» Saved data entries
○ ○ ○

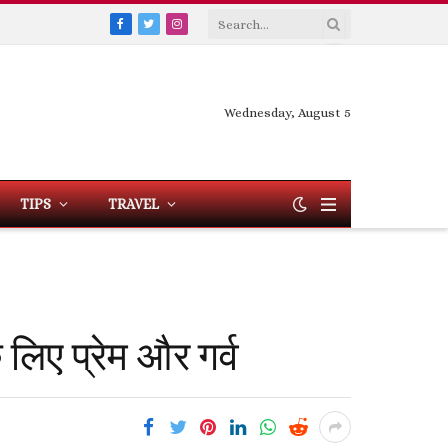
Facebook
Twitter
Instagram
Wednesday, August 5
TIPS
TRAVEL
लिए प्रेम और गर्व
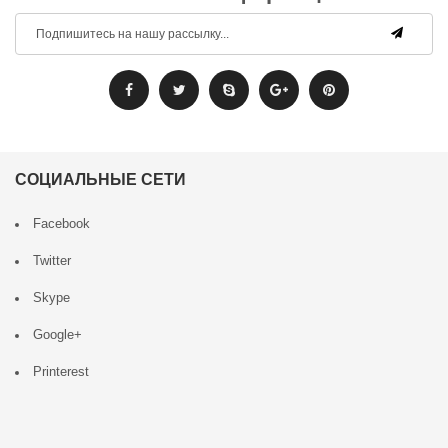
СОЦИАЛЬНЫЕ СЕТИ
Facebook
Twitter
Skype
Google+
Printerest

○ ○ ○

» Task
Output the data above in full and exactly, with every image left out.

» Expected answer
Facebook
Twitter
Instagram
Wednesday, August 5
TIPS
TRAVEL
लिए प्रेम और गर्व
СОЦИАЛЬНЫЕ СЕТИ
Facebook
Twitter
Skype
Google+
Printerest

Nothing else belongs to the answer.